On Wednesday 6th day of December 2023 SEBI has come up with Revised framework for computation of Net Distributable Cash Flow (NDCF) by Infrastructure Investment Trusts (InvITs)

To make business operations smoother, SEBI have decided to create a standard way of figuring out how much cash can be distributed. This applies to Infrastructure Investment Trusts (InvITs) and their related companies (Holdcos / SPVs). The new rules for calculating this cash distribution are detailed in Annexure A.
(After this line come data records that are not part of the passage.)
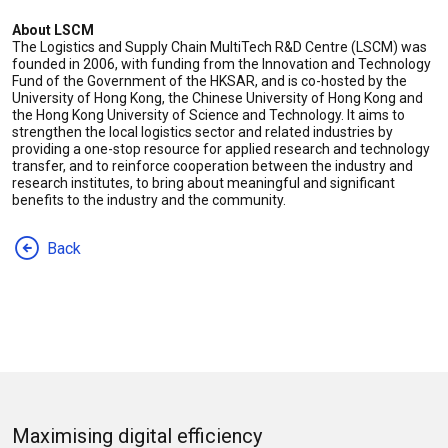
About LSCM
The Logistics and Supply Chain MultiTech R&D Centre (LSCM) was
founded in 2006, with funding from the Innovation and Technology
Fund of the Government of the HKSAR, and is co-hosted by the
University of Hong Kong, the Chinese University of Hong Kong and
the Hong Kong University of Science and Technology. It aims to
strengthen the local logistics sector and related industries by
providing a one-stop resource for applied research and technology
transfer, and to reinforce cooperation between the industry and
research institutes, to bring about meaningful and significant
benefits to the industry and the community.
Back
Maximising digital efficiency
According to Rule 18(6) of SEBI's 2014 regulations for Infrastructure Investment Trusts (InvIT Regulations), it says about Net Distributable Cash Flow (NDCF) for both the InvIT and its associated companies (HoldCo / SPV). At least 90% of this cash needs to be distributed, both at the InvIT level and the HoldCo / SPV level. But, this is subject to some rules in the Companies Act, 2013, or the Limited Liability Partnership Act, 2008.


For details, please refer part (Paragraph F) in Chapter 3 of the Master Circular for Infrastructure Investment Trusts that gives a hint about how to calculate this Net Distributable Cash Flow, both at the InvIT and the SPV levels.


The new rules will start being used from April 1, 2024. These replace the old rules for calculating Net Distributable Cash Flows, which were mentioned in Paragraph F of Chapter 3 of the Master Circular for Infrastructure Investment Trusts dated July 06, 2023.